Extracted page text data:
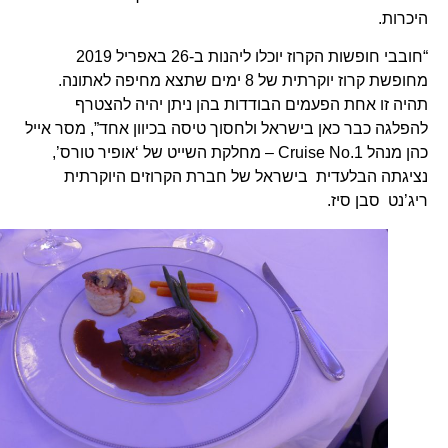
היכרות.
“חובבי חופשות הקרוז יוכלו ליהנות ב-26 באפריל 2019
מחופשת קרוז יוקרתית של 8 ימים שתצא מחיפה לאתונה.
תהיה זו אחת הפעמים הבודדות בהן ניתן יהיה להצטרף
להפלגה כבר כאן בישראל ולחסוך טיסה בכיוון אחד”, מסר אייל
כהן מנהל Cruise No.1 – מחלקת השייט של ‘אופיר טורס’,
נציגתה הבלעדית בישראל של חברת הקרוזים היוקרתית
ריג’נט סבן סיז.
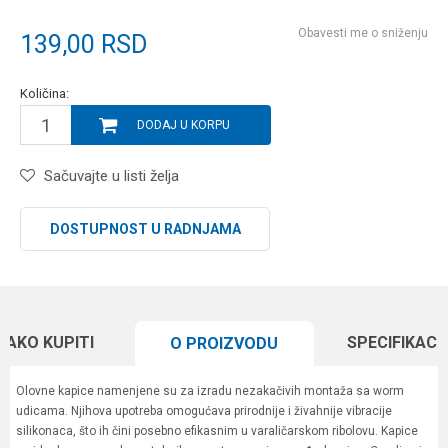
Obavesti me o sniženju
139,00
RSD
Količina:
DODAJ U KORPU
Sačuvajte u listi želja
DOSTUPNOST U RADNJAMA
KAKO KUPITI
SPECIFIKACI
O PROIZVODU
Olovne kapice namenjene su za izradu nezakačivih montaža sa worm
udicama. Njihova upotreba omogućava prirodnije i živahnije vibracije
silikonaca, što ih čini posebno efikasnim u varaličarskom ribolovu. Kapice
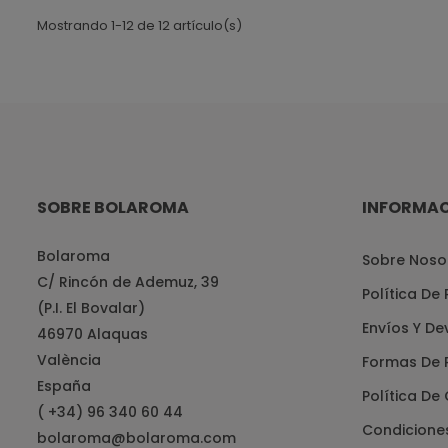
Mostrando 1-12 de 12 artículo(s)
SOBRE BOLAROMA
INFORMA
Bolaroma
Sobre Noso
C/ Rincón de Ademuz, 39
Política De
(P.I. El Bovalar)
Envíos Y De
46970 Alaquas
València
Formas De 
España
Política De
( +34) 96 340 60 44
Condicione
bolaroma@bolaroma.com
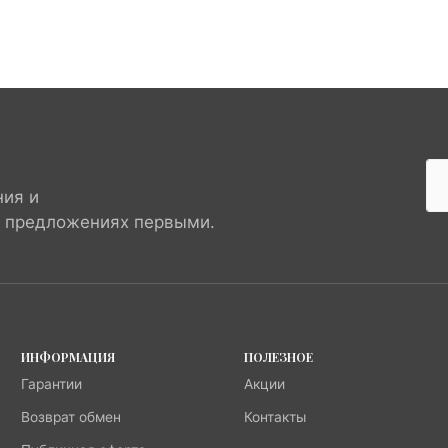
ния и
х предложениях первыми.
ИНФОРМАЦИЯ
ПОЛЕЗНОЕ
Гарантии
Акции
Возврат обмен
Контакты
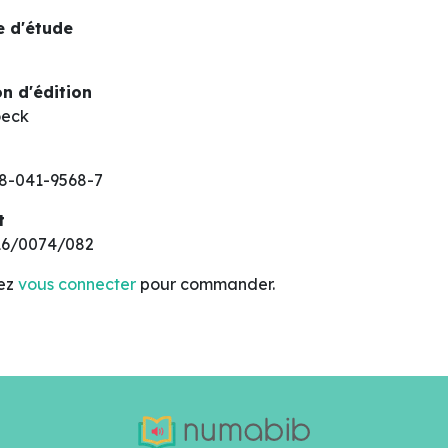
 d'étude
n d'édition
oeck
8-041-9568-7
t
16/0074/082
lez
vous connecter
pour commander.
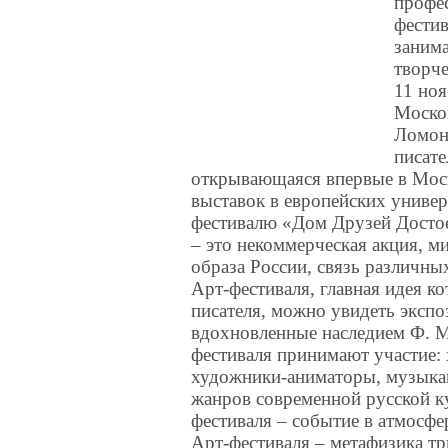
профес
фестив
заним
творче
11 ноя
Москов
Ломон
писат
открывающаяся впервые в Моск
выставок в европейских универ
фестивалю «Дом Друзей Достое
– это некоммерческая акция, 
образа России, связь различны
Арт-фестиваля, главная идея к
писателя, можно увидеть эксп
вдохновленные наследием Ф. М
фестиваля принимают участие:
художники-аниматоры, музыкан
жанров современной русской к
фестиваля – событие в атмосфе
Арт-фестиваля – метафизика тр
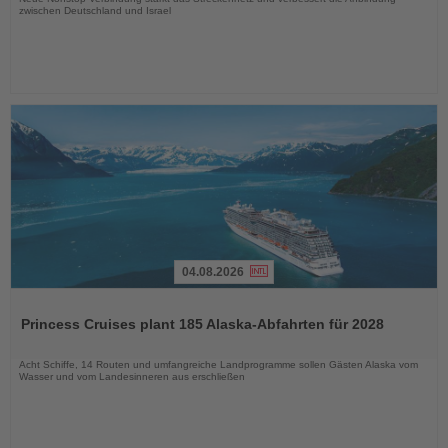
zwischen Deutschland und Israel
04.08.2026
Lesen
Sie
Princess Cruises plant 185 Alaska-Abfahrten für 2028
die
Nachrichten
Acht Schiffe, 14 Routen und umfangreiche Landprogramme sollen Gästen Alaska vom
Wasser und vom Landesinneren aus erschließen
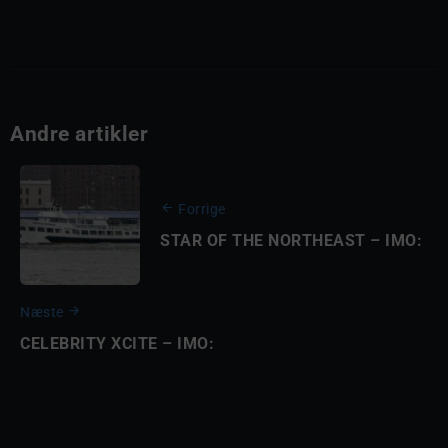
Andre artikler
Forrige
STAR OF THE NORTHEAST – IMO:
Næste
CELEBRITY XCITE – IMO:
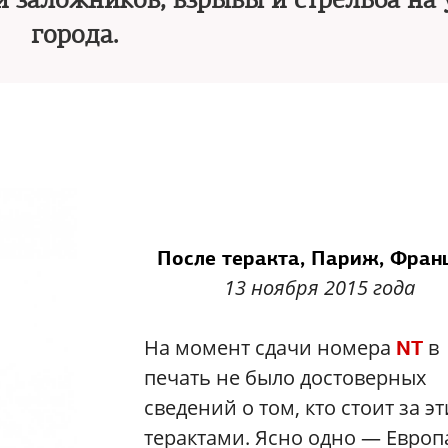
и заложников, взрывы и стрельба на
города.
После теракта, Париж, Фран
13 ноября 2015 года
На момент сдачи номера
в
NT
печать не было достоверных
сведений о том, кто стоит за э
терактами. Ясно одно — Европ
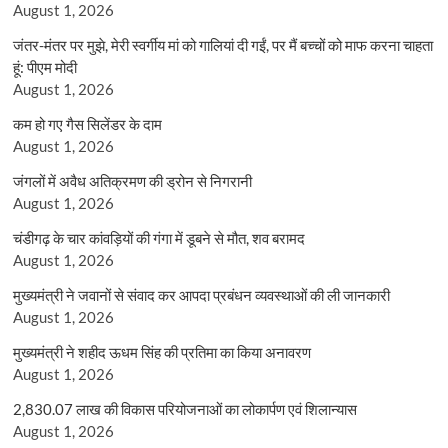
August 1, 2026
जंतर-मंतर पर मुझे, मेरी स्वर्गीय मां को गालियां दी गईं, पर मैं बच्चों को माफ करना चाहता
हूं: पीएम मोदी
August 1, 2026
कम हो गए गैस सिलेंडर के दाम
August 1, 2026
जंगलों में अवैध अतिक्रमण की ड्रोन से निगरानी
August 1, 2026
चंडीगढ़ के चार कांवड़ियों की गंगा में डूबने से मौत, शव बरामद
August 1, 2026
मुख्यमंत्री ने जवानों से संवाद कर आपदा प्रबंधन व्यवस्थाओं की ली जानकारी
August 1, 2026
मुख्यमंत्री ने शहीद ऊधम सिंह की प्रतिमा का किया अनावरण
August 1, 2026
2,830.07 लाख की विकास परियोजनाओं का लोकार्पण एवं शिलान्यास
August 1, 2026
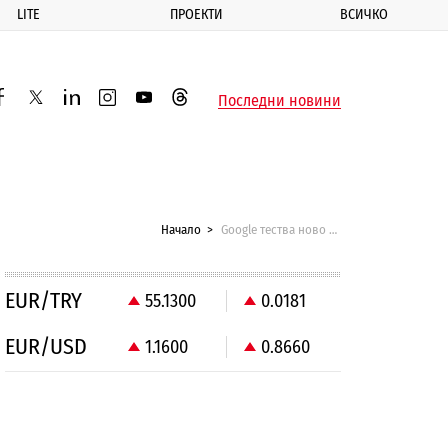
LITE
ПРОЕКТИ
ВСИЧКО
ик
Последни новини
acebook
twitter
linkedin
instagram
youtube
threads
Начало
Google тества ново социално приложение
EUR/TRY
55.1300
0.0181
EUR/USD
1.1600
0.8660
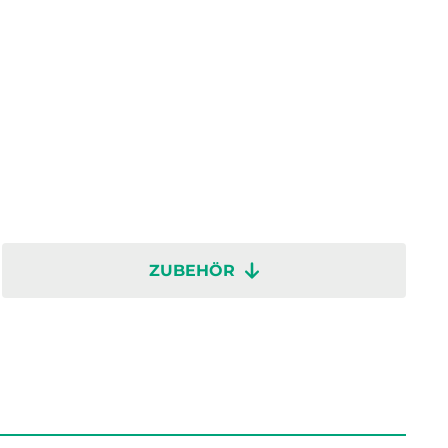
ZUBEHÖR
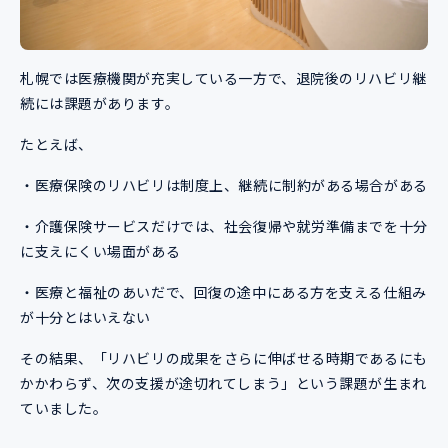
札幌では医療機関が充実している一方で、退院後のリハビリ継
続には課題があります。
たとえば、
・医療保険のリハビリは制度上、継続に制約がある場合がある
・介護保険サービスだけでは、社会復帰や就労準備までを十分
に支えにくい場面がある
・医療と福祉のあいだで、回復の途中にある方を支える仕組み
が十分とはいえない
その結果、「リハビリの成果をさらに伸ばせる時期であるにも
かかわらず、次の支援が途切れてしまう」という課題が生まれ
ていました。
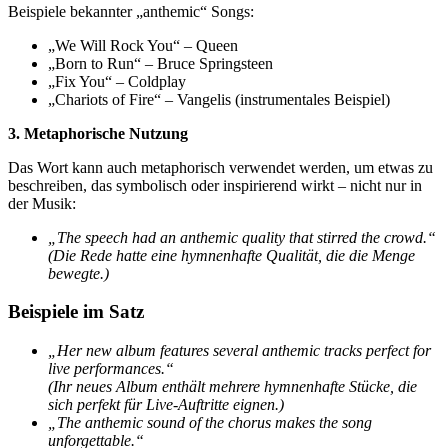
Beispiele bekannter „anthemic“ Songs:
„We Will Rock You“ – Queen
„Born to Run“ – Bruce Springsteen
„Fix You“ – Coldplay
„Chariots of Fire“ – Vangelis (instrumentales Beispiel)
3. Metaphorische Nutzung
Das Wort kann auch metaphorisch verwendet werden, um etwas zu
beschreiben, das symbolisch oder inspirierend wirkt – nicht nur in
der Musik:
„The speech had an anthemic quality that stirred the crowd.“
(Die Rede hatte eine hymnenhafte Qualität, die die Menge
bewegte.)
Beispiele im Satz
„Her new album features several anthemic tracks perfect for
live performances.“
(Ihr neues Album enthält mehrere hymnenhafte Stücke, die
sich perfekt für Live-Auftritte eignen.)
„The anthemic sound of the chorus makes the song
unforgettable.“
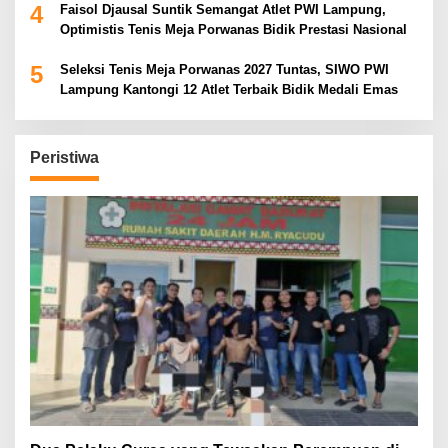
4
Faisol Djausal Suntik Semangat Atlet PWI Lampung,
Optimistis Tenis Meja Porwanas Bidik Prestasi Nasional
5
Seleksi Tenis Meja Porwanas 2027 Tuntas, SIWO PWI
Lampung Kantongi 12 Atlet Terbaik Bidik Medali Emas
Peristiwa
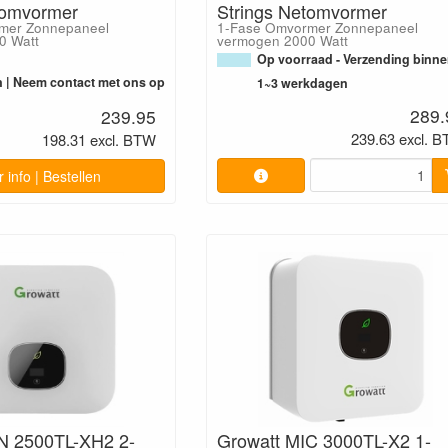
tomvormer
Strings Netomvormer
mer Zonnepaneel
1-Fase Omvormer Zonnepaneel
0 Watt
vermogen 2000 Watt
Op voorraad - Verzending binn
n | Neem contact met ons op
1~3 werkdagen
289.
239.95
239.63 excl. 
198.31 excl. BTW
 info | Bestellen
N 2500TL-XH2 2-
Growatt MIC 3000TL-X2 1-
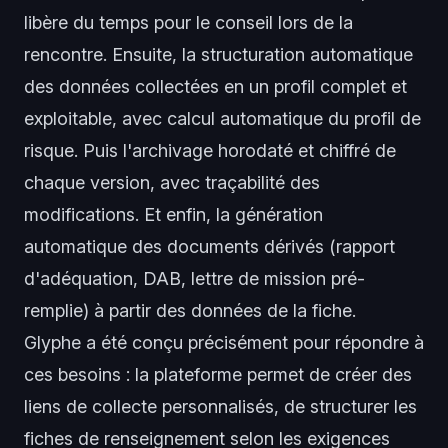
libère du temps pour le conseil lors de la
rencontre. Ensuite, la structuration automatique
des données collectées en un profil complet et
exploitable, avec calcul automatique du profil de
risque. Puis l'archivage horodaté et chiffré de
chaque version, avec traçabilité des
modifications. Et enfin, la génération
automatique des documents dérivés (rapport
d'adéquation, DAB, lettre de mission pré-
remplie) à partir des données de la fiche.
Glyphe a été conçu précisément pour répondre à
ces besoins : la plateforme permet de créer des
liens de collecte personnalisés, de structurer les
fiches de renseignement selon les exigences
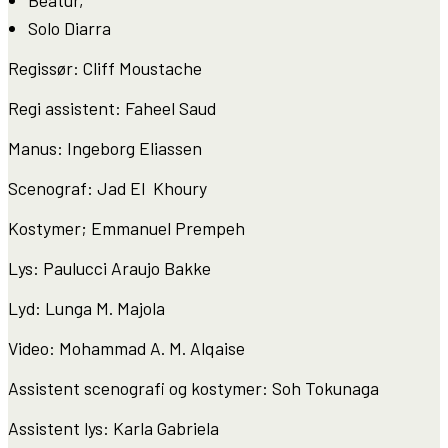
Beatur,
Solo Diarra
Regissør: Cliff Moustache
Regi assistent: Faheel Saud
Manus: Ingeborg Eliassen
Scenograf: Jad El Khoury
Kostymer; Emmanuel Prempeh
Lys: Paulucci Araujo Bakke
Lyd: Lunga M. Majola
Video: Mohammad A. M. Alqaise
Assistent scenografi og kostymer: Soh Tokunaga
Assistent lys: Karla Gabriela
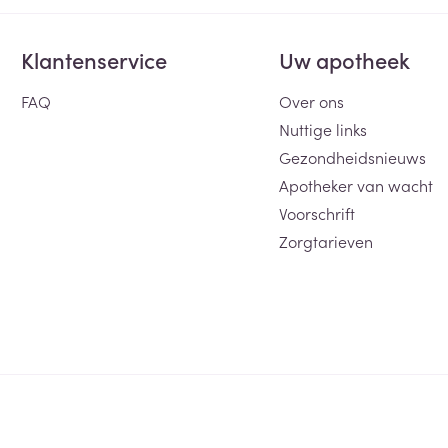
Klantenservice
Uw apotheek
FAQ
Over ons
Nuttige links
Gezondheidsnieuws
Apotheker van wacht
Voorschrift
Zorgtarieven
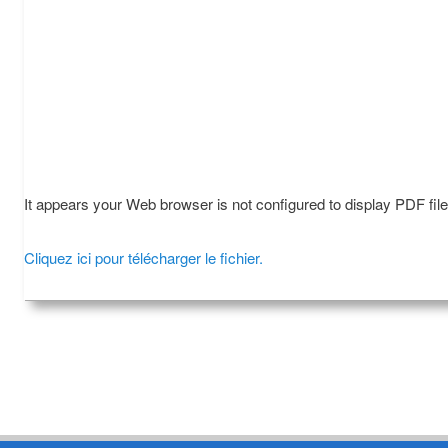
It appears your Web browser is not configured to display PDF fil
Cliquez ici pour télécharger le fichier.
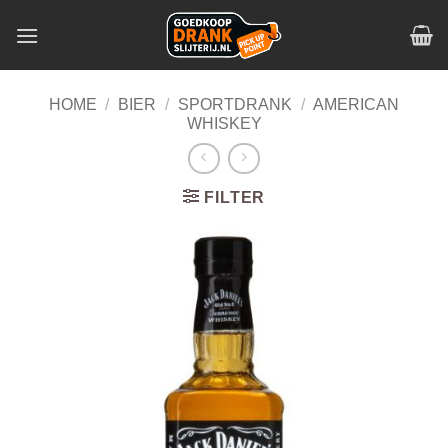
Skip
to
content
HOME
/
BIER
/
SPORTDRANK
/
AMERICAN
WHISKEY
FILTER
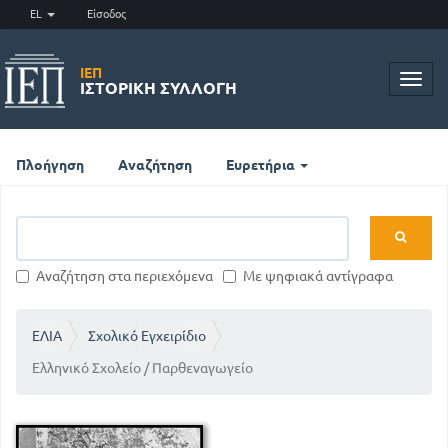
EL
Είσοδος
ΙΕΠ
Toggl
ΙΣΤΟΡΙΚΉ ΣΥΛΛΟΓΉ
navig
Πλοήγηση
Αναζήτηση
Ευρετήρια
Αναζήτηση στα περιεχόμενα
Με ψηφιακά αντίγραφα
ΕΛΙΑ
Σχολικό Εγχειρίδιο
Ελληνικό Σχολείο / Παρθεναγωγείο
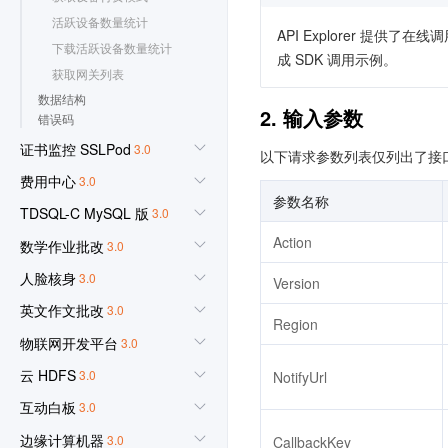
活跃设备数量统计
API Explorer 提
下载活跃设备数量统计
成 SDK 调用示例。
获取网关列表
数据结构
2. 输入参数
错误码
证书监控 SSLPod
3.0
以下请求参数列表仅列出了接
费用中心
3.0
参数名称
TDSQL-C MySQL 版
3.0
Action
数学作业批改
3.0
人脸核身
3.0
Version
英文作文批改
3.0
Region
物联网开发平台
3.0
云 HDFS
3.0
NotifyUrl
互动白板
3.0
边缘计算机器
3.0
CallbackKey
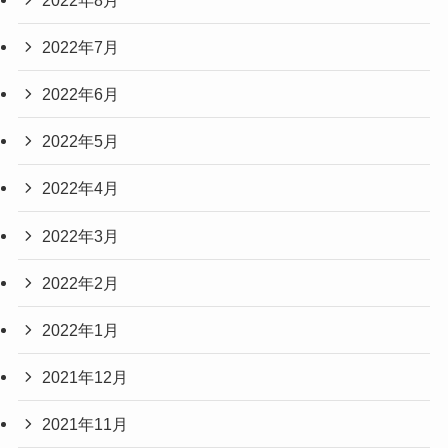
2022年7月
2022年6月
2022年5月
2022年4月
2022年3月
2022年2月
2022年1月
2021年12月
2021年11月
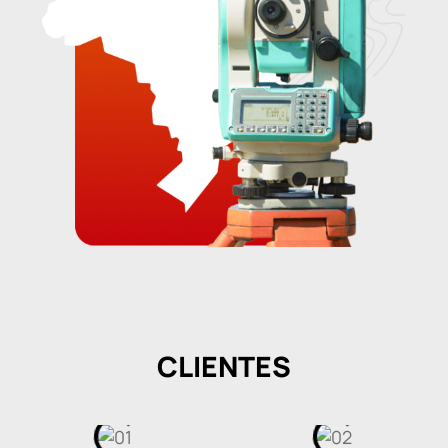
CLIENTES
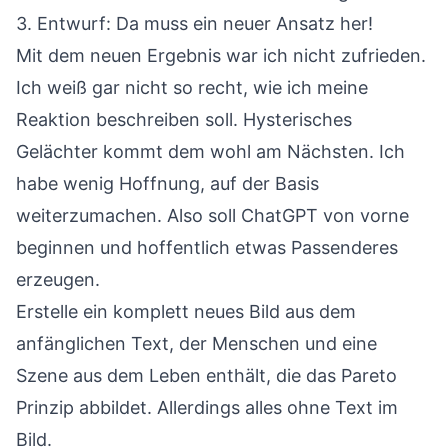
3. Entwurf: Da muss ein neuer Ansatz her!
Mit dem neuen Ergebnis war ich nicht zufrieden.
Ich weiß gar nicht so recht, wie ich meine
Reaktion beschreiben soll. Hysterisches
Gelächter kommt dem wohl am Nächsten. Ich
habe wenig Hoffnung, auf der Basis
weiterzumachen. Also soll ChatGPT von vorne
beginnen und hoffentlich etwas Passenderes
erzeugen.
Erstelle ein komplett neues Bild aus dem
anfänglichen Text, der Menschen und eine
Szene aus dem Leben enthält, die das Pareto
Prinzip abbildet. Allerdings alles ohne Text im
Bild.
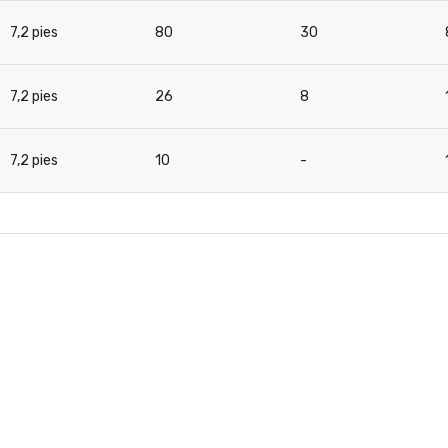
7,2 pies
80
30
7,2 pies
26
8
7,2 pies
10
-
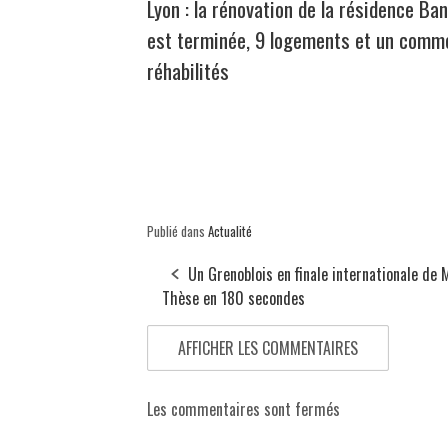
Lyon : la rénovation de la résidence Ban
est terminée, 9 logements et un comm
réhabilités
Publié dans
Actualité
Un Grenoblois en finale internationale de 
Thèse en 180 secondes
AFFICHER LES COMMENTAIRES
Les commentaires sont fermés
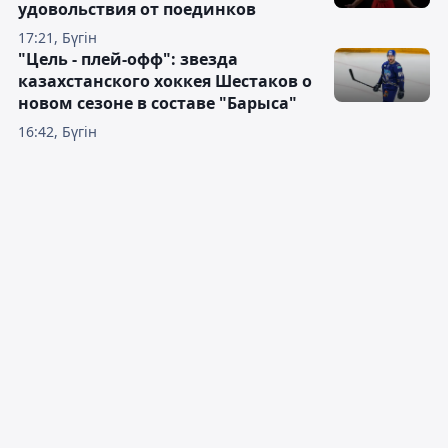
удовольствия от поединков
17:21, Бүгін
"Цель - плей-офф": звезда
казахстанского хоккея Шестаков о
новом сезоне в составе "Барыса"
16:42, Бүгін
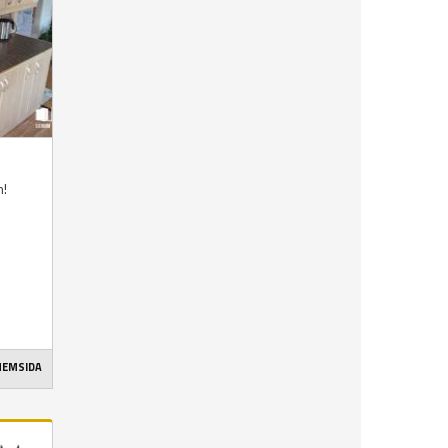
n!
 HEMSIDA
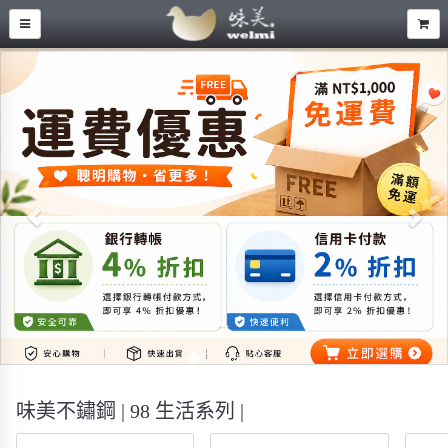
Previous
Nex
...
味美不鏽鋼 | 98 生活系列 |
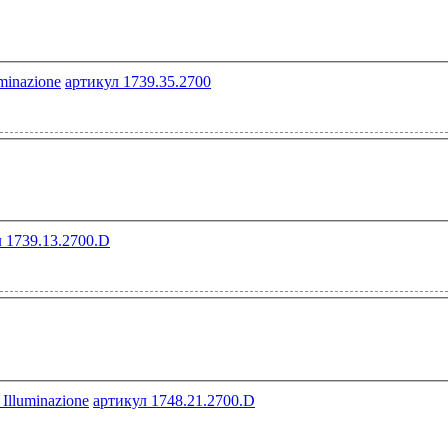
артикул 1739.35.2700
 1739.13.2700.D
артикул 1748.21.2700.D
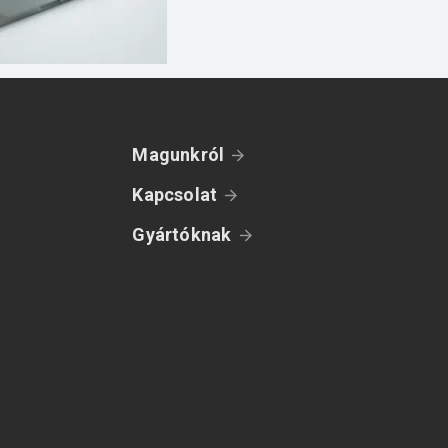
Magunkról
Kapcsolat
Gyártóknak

Assignment
Copy nothing but the lines above that run from the one with "239.63 excl." to the one with "modifications. Et enfin, la génération", ends included; pictures stay out.

Response box
239.63 excl. 
198.31 excl. BTW
 info | Bestellen
N 2500TL-XH2 2-
Growatt MIC 3000TL-X2 1-
libère du temps pour le conseil lors de la
rencontre. Ensuite, la structuration automatique
des données collectées en un profil complet et
exploitable, avec calcul automatique du profil de
risque. Puis l'archivage horodaté et chiffré de
chaque version, avec traçabilité des
modifications. Et enfin, la génération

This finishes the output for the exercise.